**PROVIDED ENTRIES**
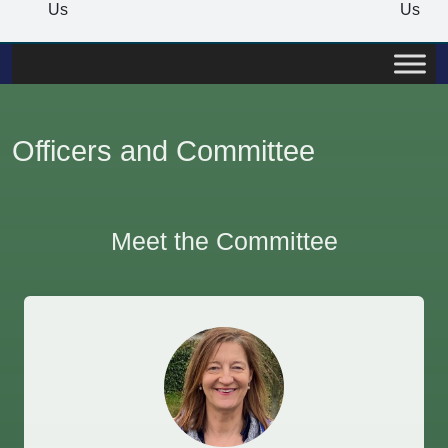
Us
Us
Officers and Committee
Meet the Committee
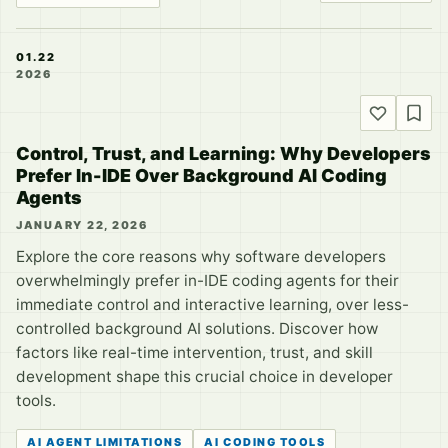
01.22
2026
Control, Trust, and Learning: Why Developers
Prefer In-IDE Over Background AI Coding
Agents
JANUARY 22, 2026
Explore the core reasons why software developers
overwhelmingly prefer in-IDE coding agents for their
immediate control and interactive learning, over less-
controlled background AI solutions. Discover how
factors like real-time intervention, trust, and skill
development shape this crucial choice in developer
tools.
AI AGENT LIMITATIONS
AI CODING TOOLS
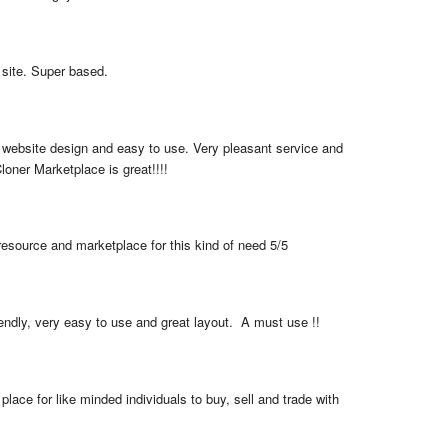
 site. Super based.
 website design and easy to use. Very pleasant service and 
loner Marketplace is great!!!!
resource and marketplace for this kind of need 5/5
iendly, very easy to use and great layout.  A must use !!
place for like minded individuals to buy, sell and trade with 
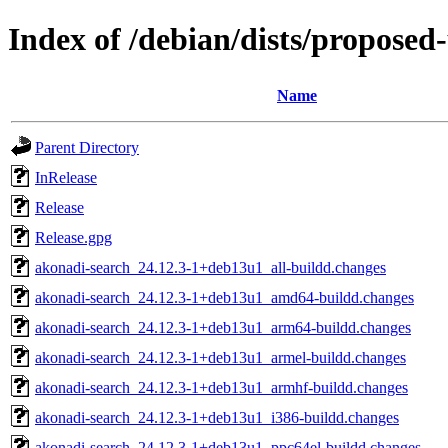
Index of /debian/dists/proposed
Name
Parent Directory
InRelease
Release
Release.gpg
akonadi-search_24.12.3-1+deb13u1_all-buildd.changes
akonadi-search_24.12.3-1+deb13u1_amd64-buildd.changes
akonadi-search_24.12.3-1+deb13u1_arm64-buildd.changes
akonadi-search_24.12.3-1+deb13u1_armel-buildd.changes
akonadi-search_24.12.3-1+deb13u1_armhf-buildd.changes
akonadi-search_24.12.3-1+deb13u1_i386-buildd.changes
akonadi-search_24.12.3-1+deb13u1_ppc64el-buildd.changes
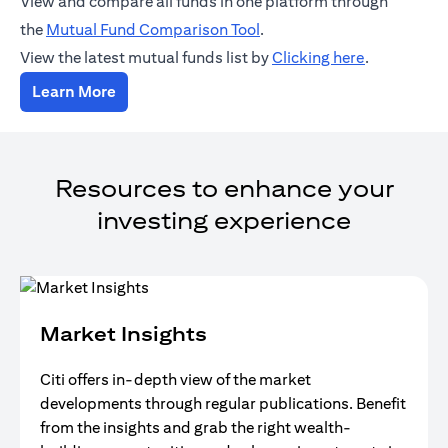
View and compare all funds in one platform through
opens in a new tab
the
Mutual Fund Comparison Tool
.
opens in a 
View the latest mutual funds list by
Clicking here
.
opens in a new tab
Learn More
Resources to enhance your
investing experience
Market Insights
Citi offers in-depth view of the market
developments through regular publications. Benefit
from the insights and grab the right wealth-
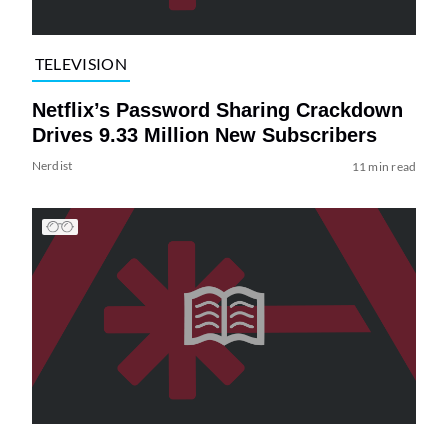
TELEVISION
Netflix’s Password Sharing Crackdown
Drives 9.33 Million New Subscribers
Nerdist
11 min read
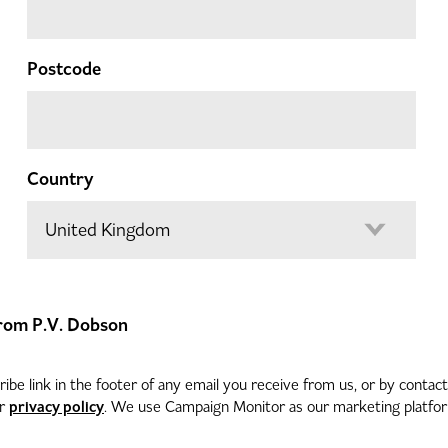
Postcode
Country
 from P.V. Dobson
be link in the footer of any email you receive from us, or by contac
privacy policy
ur
. We use Campaign Monitor as our marketing platform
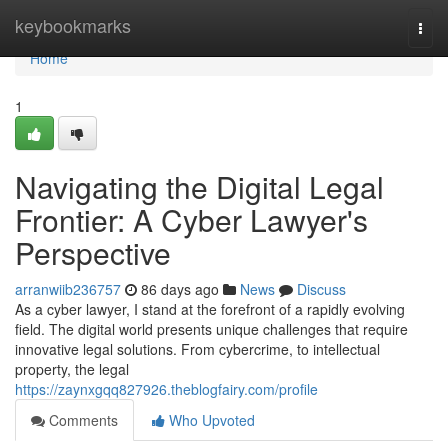
Home
keybookmarks
Togg
navi
Home
1
Navigating the Digital Legal
Frontier: A Cyber Lawyer's
Perspective
arranwiib236757
86 days ago
News
Discuss
As a cyber lawyer, I stand at the forefront of a rapidly evolving
field. The digital world presents unique challenges that require
innovative legal solutions. From cybercrime, to intellectual
property, the legal
https://zaynxgqq827926.theblogfairy.com/profile
Comments
Who Upvoted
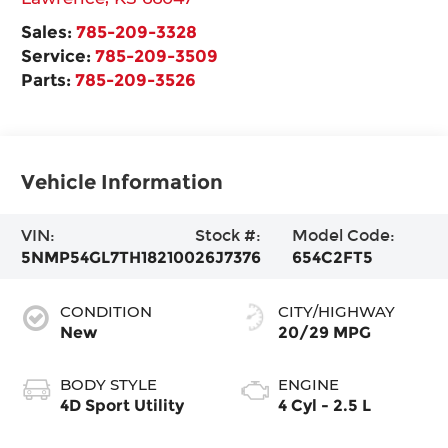
Sales:
785-209-3328
Service:
785-209-3509
Parts:
785-209-3526
Vehicle Information
VIN:
Stock #:
Model Code:
5NMP54GL7TH182100
26J7376
654C2FT5
CONDITION
CITY/HIGHWAY
New
20/29 MPG
BODY STYLE
ENGINE
4D Sport Utility
4 Cyl - 2.5 L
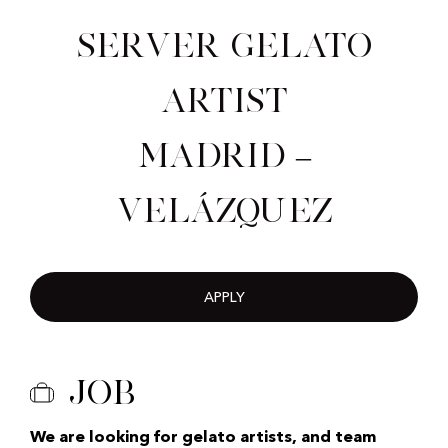
Server Gelato
Artist
Madrid –
Velázquez
APPLY
Job
We are looking for gelato artists, and team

**PROBLEM DETAILS**
Please copy out the whole listing exactly as it stands, minus the pictures.

**RESPONSE TO THE TASK**
Us
Us
Officers and Committee
Meet the Committee
01.22
2026
Control, Trust, and Learning: Why Developers
Prefer In-IDE Over Background AI Coding
Agents
JANUARY 22, 2026
Explore the core reasons why software developers
overwhelmingly prefer in-IDE coding agents for their
immediate control and interactive learning, over less-
controlled background AI solutions. Discover how
factors like real-time intervention, trust, and skill
development shape this crucial choice in developer
tools.
AI AGENT LIMITATIONS
AI CODING TOOLS
 site. Super based.
 website design and easy to use. Very pleasant service and 
loner Marketplace is great!!!!
resource and marketplace for this kind of need 5/5
iendly, very easy to use and great layout.  A must use !!
place for like minded individuals to buy, sell and trade with 
Index of /debian/dists/proposed
Name
Parent Directory
InRelease
Release
Release.gpg
akonadi-search_24.12.3-1+deb13u1_all-buildd.changes
akonadi-search_24.12.3-1+deb13u1_amd64-buildd.changes
akonadi-search_24.12.3-1+deb13u1_arm64-buildd.changes
akonadi-search_24.12.3-1+deb13u1_armel-buildd.changes
akonadi-search_24.12.3-1+deb13u1_armhf-buildd.changes
akonadi-search_24.12.3-1+deb13u1_i386-buildd.changes
akonadi-search_24.12.3-1+deb13u1_ppc64el-buildd.changes
View and compare all funds in one platform through
opens in a new tab
the
Mutual Fund Comparison Tool
.
opens in a 
View the latest mutual funds list by
Clicking here
.
opens in a new tab
Learn More
Resources to enhance your
investing experience
Market Insights
Citi offers in-depth view of the market
developments through regular publications. Benefit
from the insights and grab the right wealth-
TELEVISION
Netflix’s Password Sharing Crackdown
Drives 9.33 Million New Subscribers
Nerdist
11 min read
Postcode
Country
 from P.V. Dobson
be link in the footer of any email you receive from us, or by contac
privacy policy
ur
. We use Campaign Monitor as our marketing platform
Home
keybookmarks
Togg
navi
Home
1
Navigating the Digital Legal
Frontier: A Cyber Lawyer's
Perspective
arranwiib236757
86 days ago
News
Discuss
As a cyber lawyer, I stand at the forefront of a rapidly evolving
field. The digital world presents unique challenges that require
innovative legal solutions. From cybercrime, to intellectual
property, the legal
https://zaynxgqq827926.theblogfairy.com/profile
Comments
Who Upvoted
Sales:
785-209-3328
Service:
785-209-3509
Parts:
785-209-3526
Vehicle Information
VIN:
Stock #:
Model Code:
5NMP54GL7TH182100
26J7376
654C2FT5
CONDITION
CITY/HIGHWAY
New
20/29 MPG
BODY STYLE
ENGINE
4D Sport Utility
4 Cyl - 2.5 L
Server Gelato
Artist
Madrid –
Velázquez
APPLY
Job
We are looking for gelato artists, and team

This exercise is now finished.